Can anything be done to bring back voter control and sensible and economical government? Yes it can, and most people in the management world know the solution; indeed it has been known for 100 years or more: push down management control, budgetary discretion and investment decision to the smallest units in which they can be exercised without conflicting with other units. All successful large businesses do it.

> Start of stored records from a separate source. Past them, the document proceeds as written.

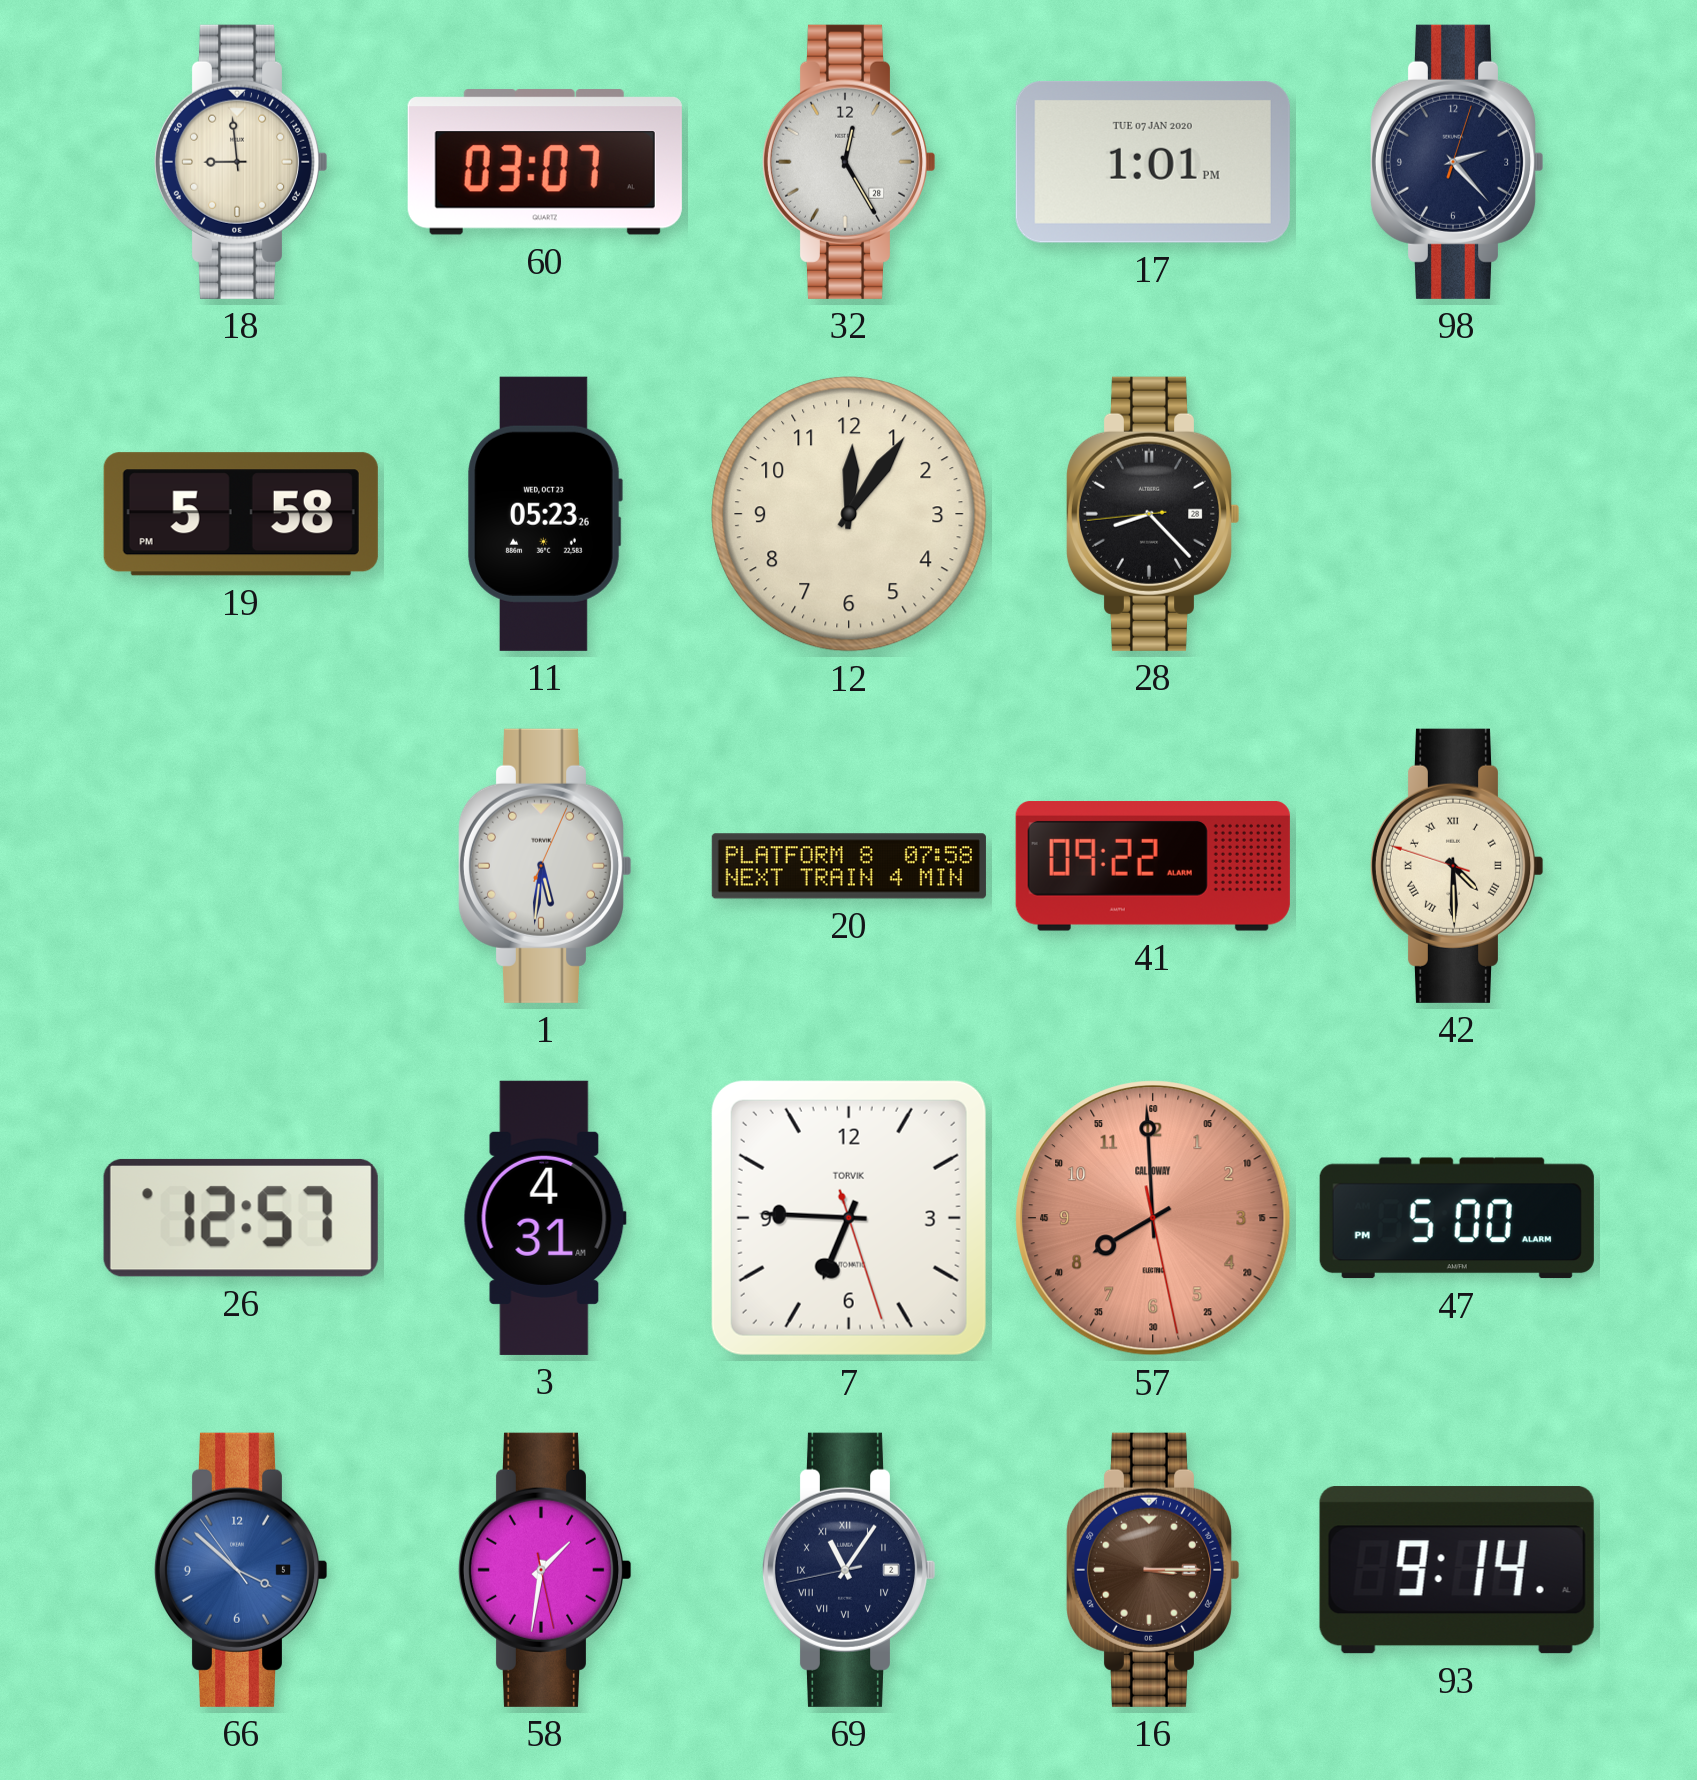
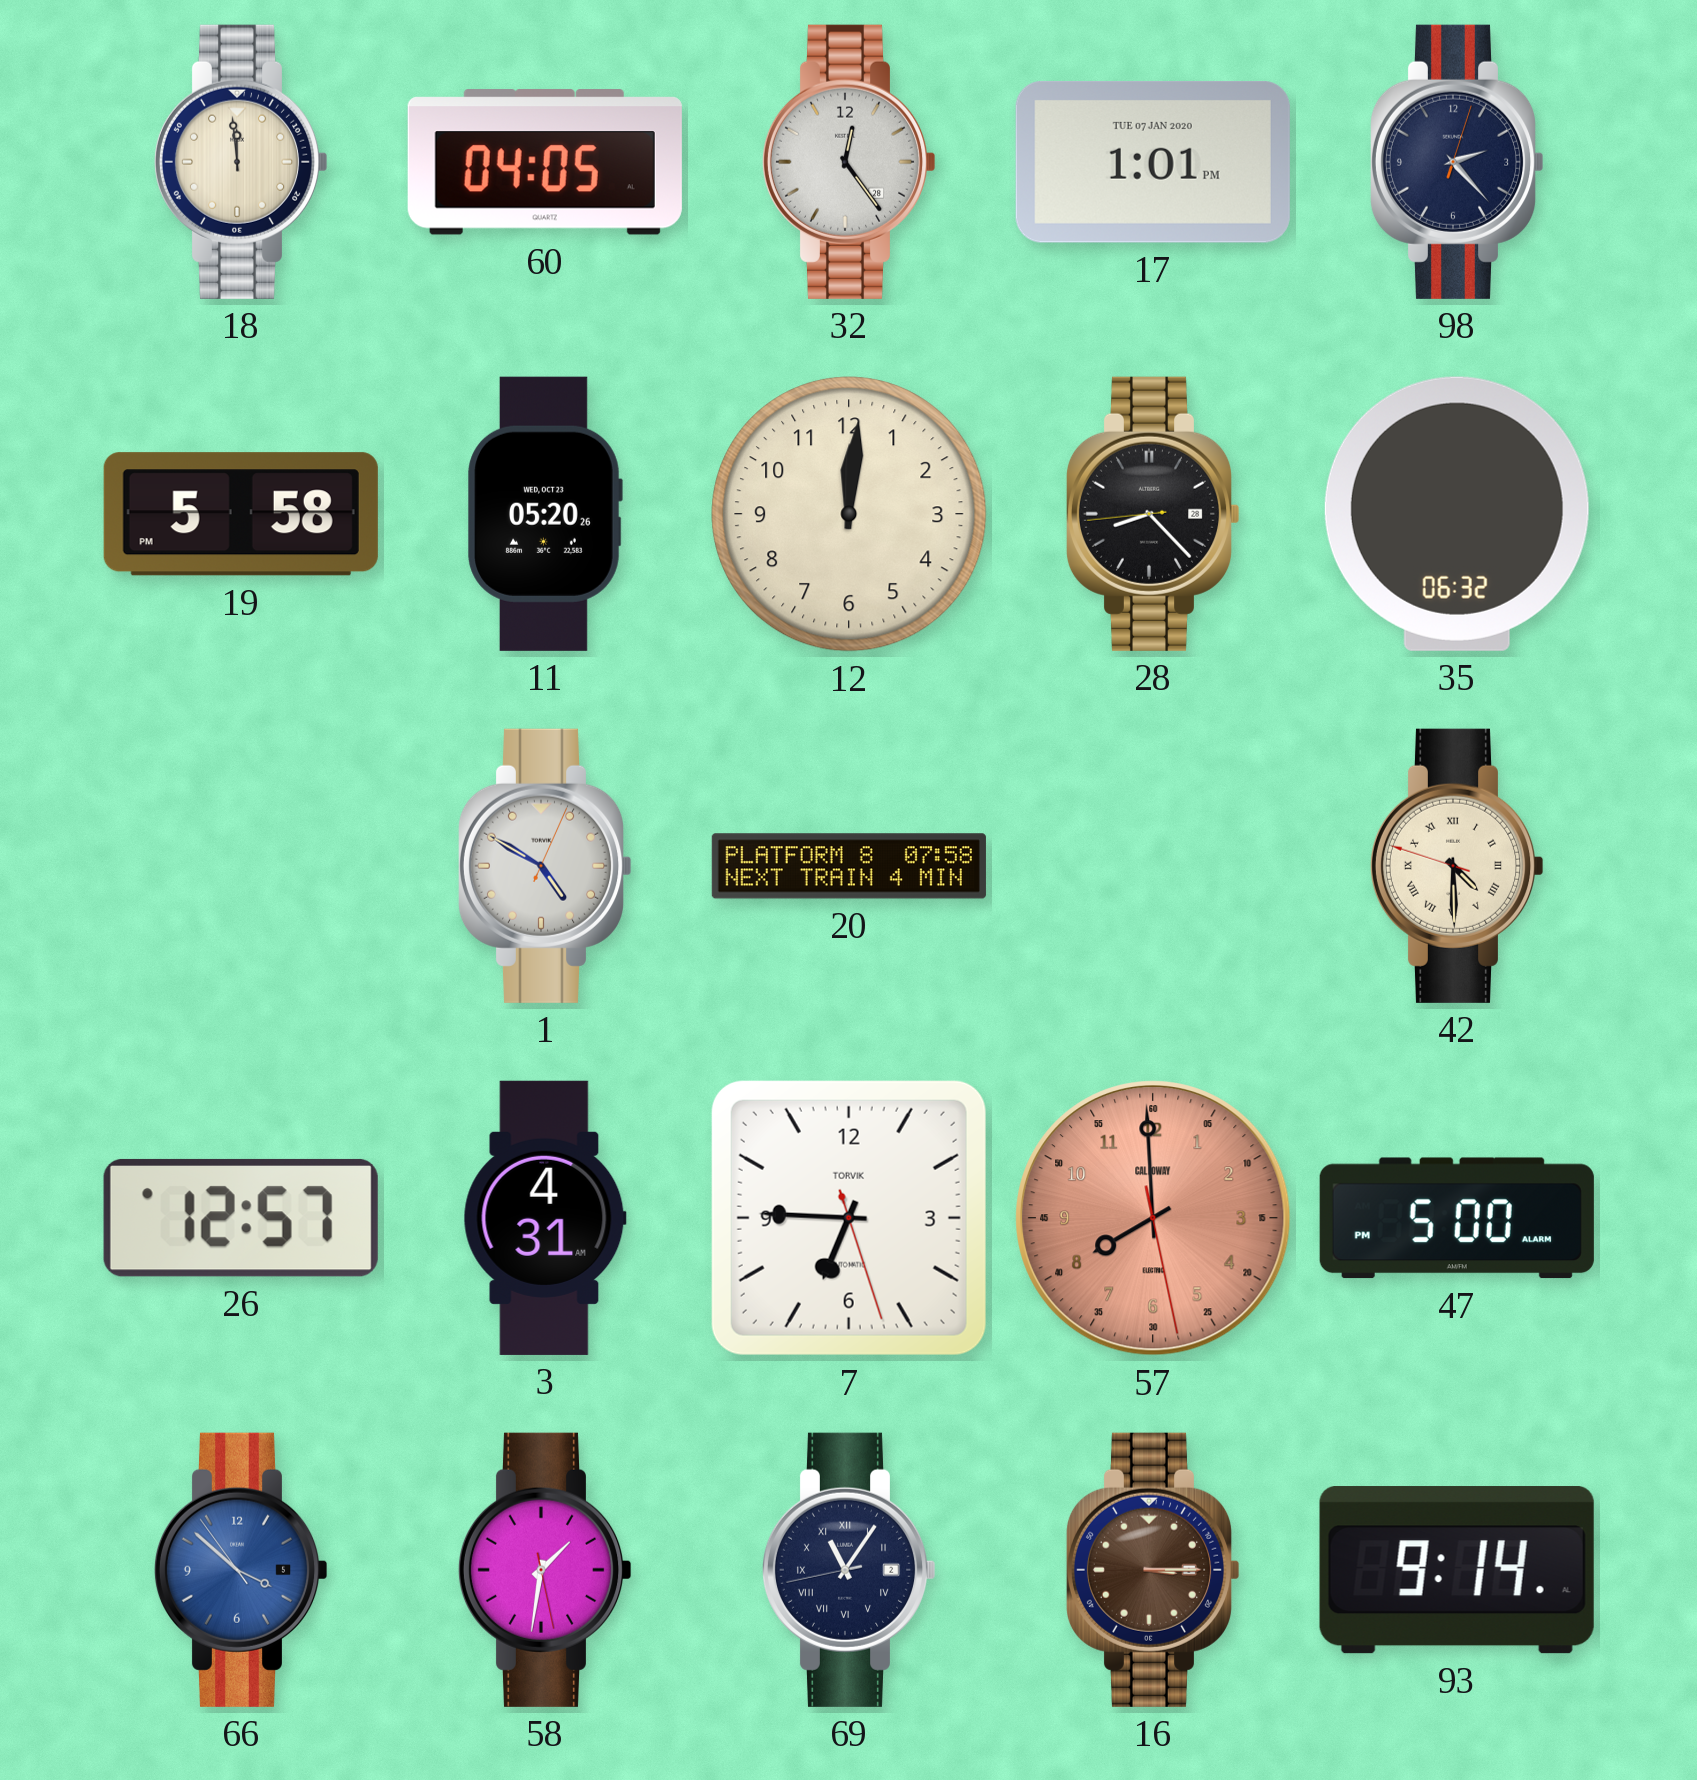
18: 8:59 -> 11:59
60: 03:07 -> 04:05
32: 12:25 -> 12:24
11: 05:23 -> 05:20
12: 12:06 -> 12:01
35: none -> 06:32
1: 5:31 -> 4:50
41: 09:22 -> none
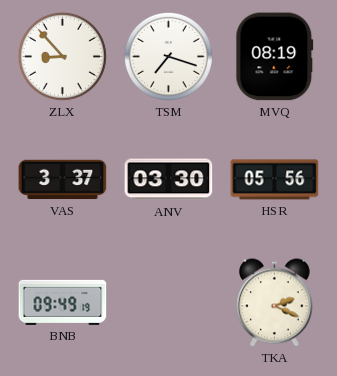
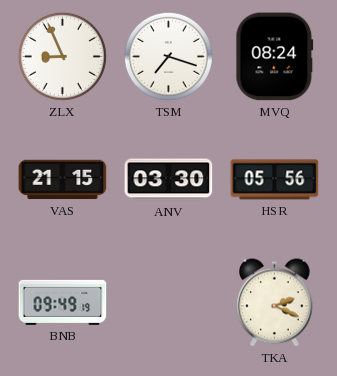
ZLX: 8:53 -> 8:56
MVQ: 08:19 -> 08:24
VAS: 3:37 -> 21:15
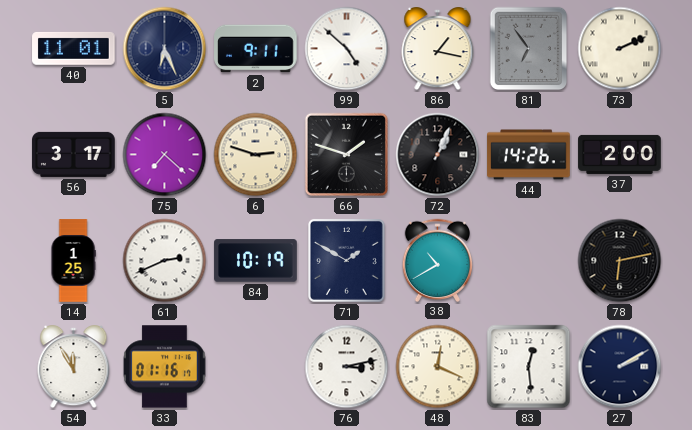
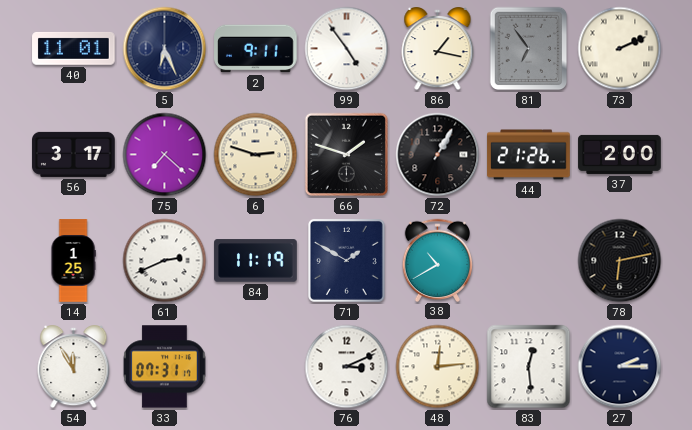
99: 4:52 -> 4:54
72: 1:04 -> 1:05
44: 14:26 -> 21:26
84: 10:19 -> 11:19
33: 01:16 -> 07:31
76: 3:13 -> 3:11
48: 12:19 -> 12:14
27: 2:10 -> 2:15
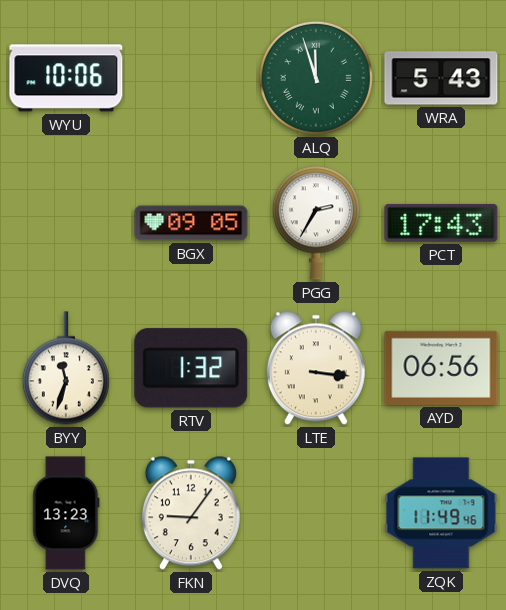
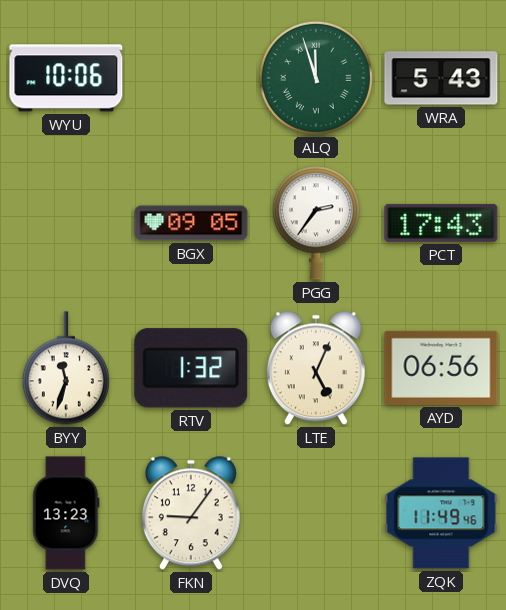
PGG: 2:35 -> 2:36
LTE: 3:16 -> 5:04
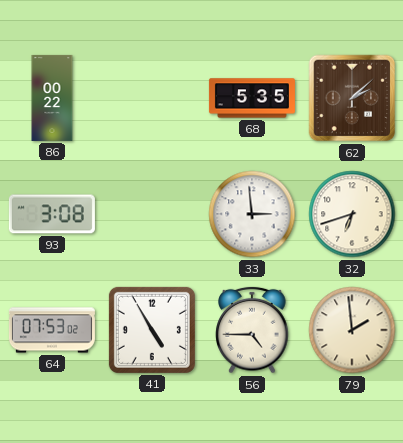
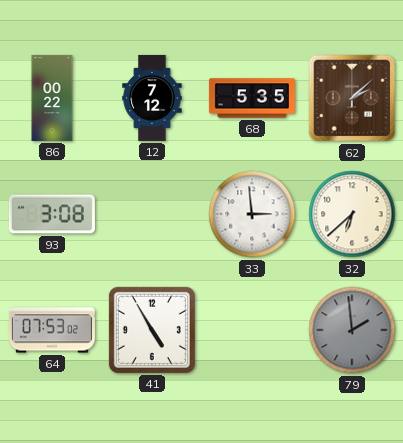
12: none -> 7:12
32: 6:42 -> 6:38
56: 4:45 -> none
79 dial: cream -> grey
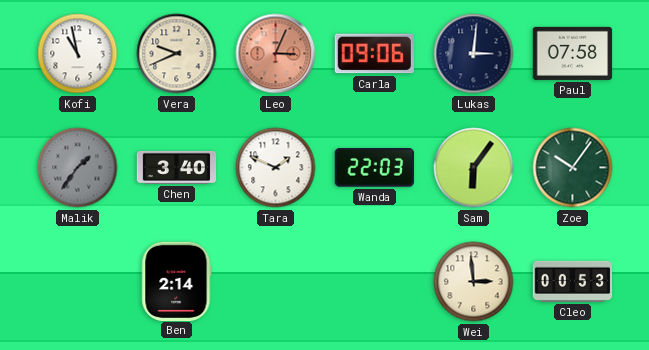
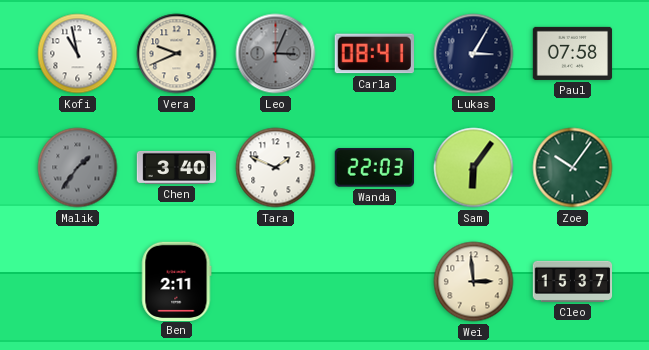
Leo dial: salmon -> grey
Carla: 09:06 -> 08:41
Lukas: 3:01 -> 3:05
Ben: 2:14 -> 2:11
Cleo: 00:53 -> 15:37
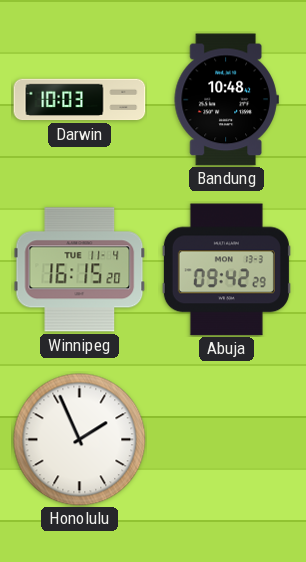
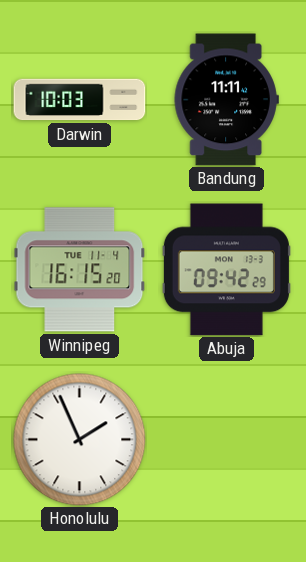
Bandung: 10:48 -> 11:11
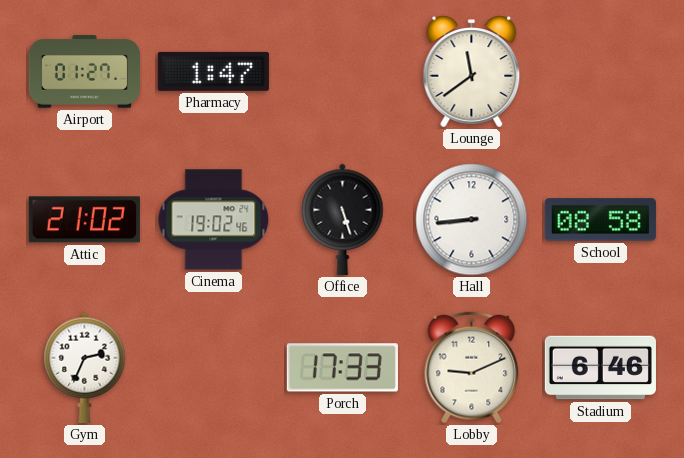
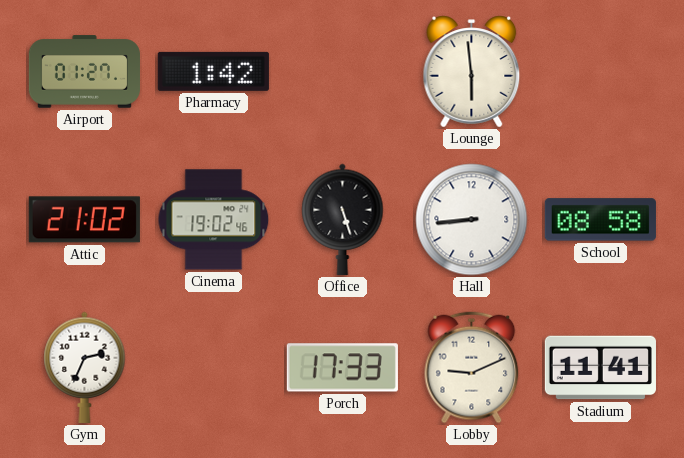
Pharmacy: 1:47 -> 1:42
Lounge: 11:39 -> 5:59
Stadium: 6:46 -> 11:41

The ideal size for government is probably about 6,000 people — a normal size for a market town and about the size served by the myriad small shopping parades scattered round the nation’s suburbs. It is a size that can exploit local knowledge, use face-to-face recognition, and apply common sense. It may seem small compared with the 400,000 or so who form the huge city boroughs which are most people’s smallest political unit, but it is still quite a lot of people. On average 6,000 people contribute and consume £100 million a year of government revenue. These townships would take over all the citizen-level responsibilities; primary schools, secondary schools (perhaps shared with a neighbouring townships), doctors surgeries, benefit offices, play schools, retirement homes, local policing, and have a single budget raised and spent in the town. It might come to half the total annual tax bill. Obviously many government activities are too large and wide-ranging for town councils: central or regional government would still be responsible for oversight of state functions — Defence, Foreign Office, Exchequer; of national communication services — railway, telecommunications, airlines, motorways; of operations too large for townships — universities, major hospitals, power stations, prison, harbours, airports; but the great bulk of administration would be local, with all the savings that local discretion makes possible.
We are not talking about consultation, opinion polls, attitude surveys or focus groups. We are talking about power and money. The townships can only work if they have legal authority and financial resources on a scale that no one in local government is currently even dreaming of. They can however read about it; it is very close to what happened in the 1960s when colony after colony was released from the British empire and set up on its own. Britain’s counties and boroughs have become virtual colonies of the Whitehall-Westminster empire. They are ready for independence.
Sir Antony Jay is a co-author of BBC TV series Yes, Minister and Yes, Prime Minister. A stage version of Yes, Prime Minister opens at the Chichester Festival Theatre on 13 May.